I walked out of the hospital feeling I was involved in some out-of-life experience. I got into the car and turned on the radio… to hear Shania Twain busting out Man! I Feel Like a Woman. I could have cried, but I laughed and joined in. (I still need to work out whether that song is a feminist anthem or just the opposite. With lyrics like “The best thing about being a woman is the prerogative to have a little fun”, I suspect it’s the latter but that’s a debate for another time!)

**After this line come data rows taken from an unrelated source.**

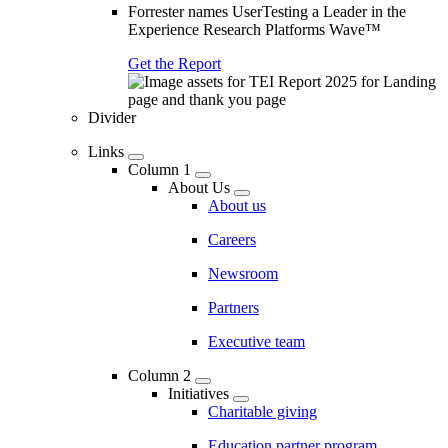
Forrester names UserTesting a Leader in the
Experience Research Platforms Wave™
Get the Report
Divider
Links
Column 1
About Us
About us
Careers
Newsroom
Partners
Executive team
Column 2
Initiatives
Charitable giving
Education partner program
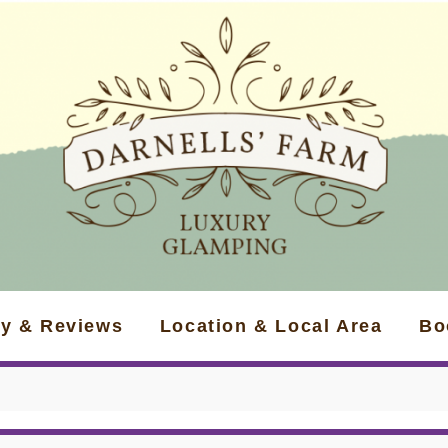
ry & Reviews
Location & Local Area
Bo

A couple of days later, breast cancer was indeed officially confirmed. Subsequent tests – including a bone scan, a full-body CT scan and hormone receptor tests – showed it was primary breast cancer, in that it hasn’t spread beyond the right breast and the right axillary lymph nodes. This is GREAT NEWS. Treatment will be pretty brutal, but I do consider myself lucky. I almost danced out of the clinic after the consultant said things were as “good as they could possibly be” under the circumstances and confirmed they’d be treating me/the cancer “with curative intent”. That was a “horrible clinical phrase”, he said, but I told him that to me it sounded just lovely. I swear the headache I’d had for two days disappeared as he said it.

I’ve racked my brains so many times since my diagnosis trying to work out whether I should have gone to see my GP earlier, and if so when. I can’t honestly answer the question. The fact I’d had a clear mammogram last October certainly didn’t help. I just know I’m glad I signed up for that bike ride.